Oh, God. I unleashed this on you innocent readers. And you didn't massacre me on the spot. That's a godawful miracle if there ever was one. It's a good thing I'm anonymous to you guys, because if I wasn't, I'd have a lot of people to avoid out of unbearable shame and utter humiliation. Anyway, before I re-read this whole thing, I can't even for the life of me remember what this was about anymore. But I'll try to do better, I swear. I'll try to edit each chapter to a readable-without-puking level. Then, I'll try to actually finish it. God help us. Here goes.

Observation 1: The summary is bullshit. Let's fucking scrap it!

Observation 2: The grammar is, at best, at snotty pre-school level.

Observation 3: Rukawa is so OOC that I'm starting to hate him myself. Let's do a turnaround before he chokes me.

Observation 4: I'm about to embark on one hell of a roller coaster ride. It's officially your responsibility come save me from myself.

So here we are, almost five years later. My chance of redemption, or eternal self-deprecation. Here's Chance, version 2.


Her large luggage stands beside her. He stares at the dust that has settled on top. It's been a long time coming.

It isn't long enough.

The tiny wheels screech as she drags the suitcase across the wide room to the open door. She then turns and faces him, and, looking at everywhere but his eyes, she releases a heavy breath.

He realizes that he's been holding his own. There is a thudding somewhere, dull and hard and begging to be heard.


That isn't what he wanted to say. Not "why". Because "why" doesn't mean a thing anymore. It questions a failure, it implies that something cannot be understood. (And they both understood.) It's not the solution. It's not something that could hold together what's now falling apart between them. (That's a lie, because it's already finished falling apart.)

"Why" isn't what he needed to say. But the day when he could find the right words still eludes him.

She pauses. The sunlight slanting through the window casts a shadow on the right side of her face. The other side is marked by tear streaks. She never could hold her tears.

"Will you stop hating me?"

Her eyes flicker up to meet his.

"Will you stop hating me?"

The words ring true. Even when he has never thought it, never allowed himself to consider it, coming in her deep voice right now, he knows it's true.

"I don't know."

"I don't know what to do, but I'll do it," is what he wanted to say. But it dies somewhere in his throat.

"I want…" she looks up, trying to stop the tears from falling. She fails. As always. She chuckles in self-mockery.
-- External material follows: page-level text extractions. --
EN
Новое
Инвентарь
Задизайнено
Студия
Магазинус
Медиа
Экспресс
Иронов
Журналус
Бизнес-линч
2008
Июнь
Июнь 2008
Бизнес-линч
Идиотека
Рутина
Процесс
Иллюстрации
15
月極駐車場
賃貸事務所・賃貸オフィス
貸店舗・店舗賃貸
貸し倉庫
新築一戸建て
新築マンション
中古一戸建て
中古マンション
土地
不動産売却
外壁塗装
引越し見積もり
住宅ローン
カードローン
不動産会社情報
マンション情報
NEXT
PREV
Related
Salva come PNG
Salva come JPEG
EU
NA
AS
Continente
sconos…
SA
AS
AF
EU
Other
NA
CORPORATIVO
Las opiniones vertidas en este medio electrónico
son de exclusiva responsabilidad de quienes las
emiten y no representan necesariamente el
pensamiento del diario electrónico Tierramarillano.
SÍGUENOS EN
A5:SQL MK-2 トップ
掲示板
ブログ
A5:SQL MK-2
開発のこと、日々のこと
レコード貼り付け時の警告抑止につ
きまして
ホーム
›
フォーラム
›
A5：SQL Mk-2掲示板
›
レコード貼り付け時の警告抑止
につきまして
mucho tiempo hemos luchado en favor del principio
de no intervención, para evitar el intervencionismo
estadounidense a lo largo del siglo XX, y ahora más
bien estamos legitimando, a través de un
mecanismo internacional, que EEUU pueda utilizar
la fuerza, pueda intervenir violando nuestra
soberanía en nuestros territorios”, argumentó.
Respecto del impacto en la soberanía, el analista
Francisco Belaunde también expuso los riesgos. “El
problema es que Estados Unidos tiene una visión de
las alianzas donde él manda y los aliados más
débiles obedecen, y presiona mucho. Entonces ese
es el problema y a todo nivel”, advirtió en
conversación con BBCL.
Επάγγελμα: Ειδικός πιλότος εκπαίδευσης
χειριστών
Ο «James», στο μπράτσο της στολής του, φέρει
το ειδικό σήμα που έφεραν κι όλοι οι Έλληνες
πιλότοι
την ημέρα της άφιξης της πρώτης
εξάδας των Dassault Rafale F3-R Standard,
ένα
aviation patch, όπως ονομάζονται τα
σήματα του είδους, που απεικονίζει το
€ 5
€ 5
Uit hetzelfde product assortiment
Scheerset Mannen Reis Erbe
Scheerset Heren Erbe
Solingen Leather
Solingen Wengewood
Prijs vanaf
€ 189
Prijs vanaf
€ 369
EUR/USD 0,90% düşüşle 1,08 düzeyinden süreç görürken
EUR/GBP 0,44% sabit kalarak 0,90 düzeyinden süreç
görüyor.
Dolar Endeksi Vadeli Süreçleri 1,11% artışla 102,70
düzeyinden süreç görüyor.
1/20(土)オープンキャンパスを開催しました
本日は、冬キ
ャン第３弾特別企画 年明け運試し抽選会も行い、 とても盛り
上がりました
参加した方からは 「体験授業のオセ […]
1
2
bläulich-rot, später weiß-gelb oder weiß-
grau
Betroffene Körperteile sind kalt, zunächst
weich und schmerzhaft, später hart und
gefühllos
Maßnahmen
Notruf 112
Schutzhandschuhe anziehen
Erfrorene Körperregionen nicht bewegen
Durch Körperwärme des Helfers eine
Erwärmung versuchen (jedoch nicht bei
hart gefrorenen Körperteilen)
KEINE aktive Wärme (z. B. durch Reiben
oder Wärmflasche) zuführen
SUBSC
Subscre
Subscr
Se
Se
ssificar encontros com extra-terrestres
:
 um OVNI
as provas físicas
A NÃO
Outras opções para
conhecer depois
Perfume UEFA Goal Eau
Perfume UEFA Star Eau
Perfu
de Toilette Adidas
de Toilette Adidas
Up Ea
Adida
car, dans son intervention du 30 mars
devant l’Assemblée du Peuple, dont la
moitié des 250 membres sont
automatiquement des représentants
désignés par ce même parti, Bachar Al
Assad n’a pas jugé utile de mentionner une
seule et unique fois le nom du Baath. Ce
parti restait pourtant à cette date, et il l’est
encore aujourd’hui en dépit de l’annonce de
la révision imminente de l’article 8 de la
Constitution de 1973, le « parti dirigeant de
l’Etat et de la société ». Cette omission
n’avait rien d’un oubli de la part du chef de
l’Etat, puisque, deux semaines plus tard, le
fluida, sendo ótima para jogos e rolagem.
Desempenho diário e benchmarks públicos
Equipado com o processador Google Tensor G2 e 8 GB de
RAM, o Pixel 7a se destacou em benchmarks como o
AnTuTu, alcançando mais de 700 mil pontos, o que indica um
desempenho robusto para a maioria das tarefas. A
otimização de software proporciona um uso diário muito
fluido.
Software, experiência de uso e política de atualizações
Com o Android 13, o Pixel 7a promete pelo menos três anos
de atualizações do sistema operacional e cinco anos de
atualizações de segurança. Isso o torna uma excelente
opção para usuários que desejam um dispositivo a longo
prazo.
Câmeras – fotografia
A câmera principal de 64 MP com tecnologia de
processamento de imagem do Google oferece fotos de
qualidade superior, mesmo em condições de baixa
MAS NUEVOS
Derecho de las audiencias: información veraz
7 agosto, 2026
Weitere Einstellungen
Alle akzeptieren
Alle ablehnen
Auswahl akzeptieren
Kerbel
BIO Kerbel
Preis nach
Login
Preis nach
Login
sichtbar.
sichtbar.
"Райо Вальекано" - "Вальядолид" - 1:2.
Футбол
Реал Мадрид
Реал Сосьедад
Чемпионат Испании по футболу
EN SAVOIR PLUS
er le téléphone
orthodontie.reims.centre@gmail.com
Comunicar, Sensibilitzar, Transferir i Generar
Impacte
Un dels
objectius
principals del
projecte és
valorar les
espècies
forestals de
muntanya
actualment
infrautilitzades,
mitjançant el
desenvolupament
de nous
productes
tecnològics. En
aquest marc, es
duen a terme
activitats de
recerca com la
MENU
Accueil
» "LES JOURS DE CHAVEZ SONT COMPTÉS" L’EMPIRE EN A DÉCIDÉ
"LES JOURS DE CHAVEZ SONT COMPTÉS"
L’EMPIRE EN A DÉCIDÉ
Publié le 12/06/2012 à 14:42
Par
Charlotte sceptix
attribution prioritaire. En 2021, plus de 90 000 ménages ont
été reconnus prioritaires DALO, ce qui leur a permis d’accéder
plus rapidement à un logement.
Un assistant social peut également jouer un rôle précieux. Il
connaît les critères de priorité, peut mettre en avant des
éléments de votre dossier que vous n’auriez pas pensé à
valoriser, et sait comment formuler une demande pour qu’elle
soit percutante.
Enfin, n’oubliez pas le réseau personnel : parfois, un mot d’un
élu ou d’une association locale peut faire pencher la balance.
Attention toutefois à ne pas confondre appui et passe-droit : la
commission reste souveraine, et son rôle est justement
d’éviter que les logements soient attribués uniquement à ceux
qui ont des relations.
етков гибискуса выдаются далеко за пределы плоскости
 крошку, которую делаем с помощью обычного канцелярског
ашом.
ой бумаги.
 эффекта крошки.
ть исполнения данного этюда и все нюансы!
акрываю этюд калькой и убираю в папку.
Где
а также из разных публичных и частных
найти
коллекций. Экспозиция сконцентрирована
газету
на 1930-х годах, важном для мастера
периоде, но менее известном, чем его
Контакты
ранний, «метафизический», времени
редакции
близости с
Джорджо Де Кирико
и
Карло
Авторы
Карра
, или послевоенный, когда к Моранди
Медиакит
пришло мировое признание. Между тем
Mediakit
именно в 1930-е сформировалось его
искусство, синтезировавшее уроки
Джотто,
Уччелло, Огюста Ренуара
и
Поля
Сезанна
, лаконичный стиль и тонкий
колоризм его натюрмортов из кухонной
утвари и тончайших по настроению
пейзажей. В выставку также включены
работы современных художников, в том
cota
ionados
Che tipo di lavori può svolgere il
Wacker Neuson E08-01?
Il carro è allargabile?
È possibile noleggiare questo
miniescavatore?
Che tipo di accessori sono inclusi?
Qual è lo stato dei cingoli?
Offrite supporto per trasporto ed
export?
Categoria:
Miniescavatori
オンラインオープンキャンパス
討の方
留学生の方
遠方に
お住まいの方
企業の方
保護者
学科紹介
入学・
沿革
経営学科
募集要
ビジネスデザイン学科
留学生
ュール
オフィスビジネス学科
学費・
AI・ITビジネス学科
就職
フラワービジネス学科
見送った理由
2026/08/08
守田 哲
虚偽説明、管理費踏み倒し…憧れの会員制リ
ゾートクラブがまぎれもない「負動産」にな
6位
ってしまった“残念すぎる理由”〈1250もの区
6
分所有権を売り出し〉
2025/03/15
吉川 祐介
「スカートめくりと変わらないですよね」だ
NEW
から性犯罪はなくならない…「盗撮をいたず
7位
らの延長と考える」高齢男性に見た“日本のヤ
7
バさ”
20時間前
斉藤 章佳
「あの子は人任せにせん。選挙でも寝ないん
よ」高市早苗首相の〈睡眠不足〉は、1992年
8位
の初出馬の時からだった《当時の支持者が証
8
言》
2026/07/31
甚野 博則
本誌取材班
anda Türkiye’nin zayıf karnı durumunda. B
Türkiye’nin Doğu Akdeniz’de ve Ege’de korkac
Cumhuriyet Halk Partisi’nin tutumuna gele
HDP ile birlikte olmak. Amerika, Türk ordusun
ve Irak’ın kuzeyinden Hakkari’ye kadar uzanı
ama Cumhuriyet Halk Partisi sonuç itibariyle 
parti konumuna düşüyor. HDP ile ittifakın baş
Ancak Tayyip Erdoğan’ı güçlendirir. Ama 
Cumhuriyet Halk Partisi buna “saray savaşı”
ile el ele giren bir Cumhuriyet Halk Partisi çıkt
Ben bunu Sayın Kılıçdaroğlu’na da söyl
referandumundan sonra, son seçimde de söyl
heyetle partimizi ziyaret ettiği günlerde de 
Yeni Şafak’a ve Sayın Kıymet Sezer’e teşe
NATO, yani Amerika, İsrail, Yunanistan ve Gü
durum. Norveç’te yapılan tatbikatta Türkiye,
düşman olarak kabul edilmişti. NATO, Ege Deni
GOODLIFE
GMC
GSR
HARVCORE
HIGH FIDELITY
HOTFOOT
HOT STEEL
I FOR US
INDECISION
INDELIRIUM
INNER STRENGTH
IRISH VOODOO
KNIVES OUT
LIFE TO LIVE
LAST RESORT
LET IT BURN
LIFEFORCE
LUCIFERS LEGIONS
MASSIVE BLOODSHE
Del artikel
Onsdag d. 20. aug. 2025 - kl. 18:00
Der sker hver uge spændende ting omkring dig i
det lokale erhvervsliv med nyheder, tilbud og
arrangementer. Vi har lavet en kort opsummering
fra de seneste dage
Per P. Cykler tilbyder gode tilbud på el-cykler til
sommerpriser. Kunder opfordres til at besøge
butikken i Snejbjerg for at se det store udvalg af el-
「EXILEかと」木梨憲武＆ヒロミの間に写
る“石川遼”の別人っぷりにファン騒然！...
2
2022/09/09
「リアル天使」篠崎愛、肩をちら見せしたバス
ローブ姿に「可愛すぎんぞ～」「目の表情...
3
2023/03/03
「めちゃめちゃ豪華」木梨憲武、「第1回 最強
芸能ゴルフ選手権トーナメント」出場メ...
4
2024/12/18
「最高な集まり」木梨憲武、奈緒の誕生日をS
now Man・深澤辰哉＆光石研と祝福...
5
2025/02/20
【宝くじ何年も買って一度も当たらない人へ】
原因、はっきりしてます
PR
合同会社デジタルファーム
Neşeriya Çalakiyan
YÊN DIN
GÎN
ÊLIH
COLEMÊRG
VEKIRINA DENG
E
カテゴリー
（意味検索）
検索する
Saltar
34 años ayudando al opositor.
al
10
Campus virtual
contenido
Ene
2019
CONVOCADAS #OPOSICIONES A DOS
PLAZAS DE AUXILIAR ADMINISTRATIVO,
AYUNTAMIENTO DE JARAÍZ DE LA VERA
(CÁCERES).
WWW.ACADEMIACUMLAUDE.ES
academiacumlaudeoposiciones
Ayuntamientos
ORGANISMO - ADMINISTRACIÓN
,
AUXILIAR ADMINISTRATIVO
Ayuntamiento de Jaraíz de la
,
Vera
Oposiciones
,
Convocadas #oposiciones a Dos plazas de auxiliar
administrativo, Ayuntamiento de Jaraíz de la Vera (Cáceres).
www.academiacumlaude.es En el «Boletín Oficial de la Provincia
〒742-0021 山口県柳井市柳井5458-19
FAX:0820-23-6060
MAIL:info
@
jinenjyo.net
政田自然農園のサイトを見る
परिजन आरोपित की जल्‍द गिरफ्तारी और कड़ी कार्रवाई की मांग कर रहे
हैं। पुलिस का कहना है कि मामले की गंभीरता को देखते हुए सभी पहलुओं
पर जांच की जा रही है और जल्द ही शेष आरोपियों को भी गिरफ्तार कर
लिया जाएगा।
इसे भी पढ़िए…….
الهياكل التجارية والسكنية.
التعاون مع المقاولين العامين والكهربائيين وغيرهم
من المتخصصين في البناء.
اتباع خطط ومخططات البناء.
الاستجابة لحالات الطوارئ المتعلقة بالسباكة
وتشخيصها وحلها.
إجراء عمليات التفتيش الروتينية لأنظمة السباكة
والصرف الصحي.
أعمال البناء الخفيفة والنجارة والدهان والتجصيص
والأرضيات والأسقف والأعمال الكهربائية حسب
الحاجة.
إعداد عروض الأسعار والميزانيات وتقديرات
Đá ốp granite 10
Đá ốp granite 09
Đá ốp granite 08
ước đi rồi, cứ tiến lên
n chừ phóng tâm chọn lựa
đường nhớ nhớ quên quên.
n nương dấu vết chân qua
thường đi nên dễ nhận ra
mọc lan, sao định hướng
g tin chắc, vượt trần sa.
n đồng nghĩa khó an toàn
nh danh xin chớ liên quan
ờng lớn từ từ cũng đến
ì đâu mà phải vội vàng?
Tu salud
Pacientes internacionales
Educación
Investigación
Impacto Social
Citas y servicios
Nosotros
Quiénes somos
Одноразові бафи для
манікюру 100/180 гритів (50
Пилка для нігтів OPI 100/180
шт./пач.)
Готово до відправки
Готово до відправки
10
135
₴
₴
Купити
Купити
He knows what he wants. He always knows what he wants. He wants to crawl under the sheets, to sleep. He wants to wake up with her sitting beside the bed. He wants to cook breakfast (a chore he hates) and see her smiling, wanting to try again because of the pancakes and hot chocolate and the way he's still there.


It isn't a lie. It's all the truth in their world, stifled in one ugly disguise.

The door closes behind her, the light slowly shrinking from a wide wedge to the thinnest slit. Every step she puts between herself and their sprawling house (designed the way she wanted, the way he hated, the way he grew to like) is a step taken away from him.

Them. Days spent under sakura trees. Nights spent listening to music in a garage. Defiant staring matches no one else would ever decode. A mutual understanding no one would ever hear. A story—it isn't a love story, it definitely isn't—that has just ended.

He stands as still as a statue. He lets it end because as it stands the last words were tragic. But the next chapter could be worse.

They are a scar. They are a beautiful mistake.

She never could quite hold the waterworks. And he never could turn the tap on.

Until now.

The perpetual disorientation jumps in first, slowly ebbing to the perpetual disbelief. Rukawa Kaede could not believe it yet, he has yet to truly understand his reality as part of this world's reality. His clothes are drenched in cold sweat. He palms his face and realizes that it is wet too. Sweat, or something else, he doesn't know what. His heavy breaths fill the room. As if in auto mode, he grabs a small canister from the bedside table.

Pop. With the moonlight bathing him from the window, the two white pills drop on what appears to be equally white hands. As he stares at it, Rukawa imagines that the pills are part of his hand, of himself. It isn't such a strange thought as it should be.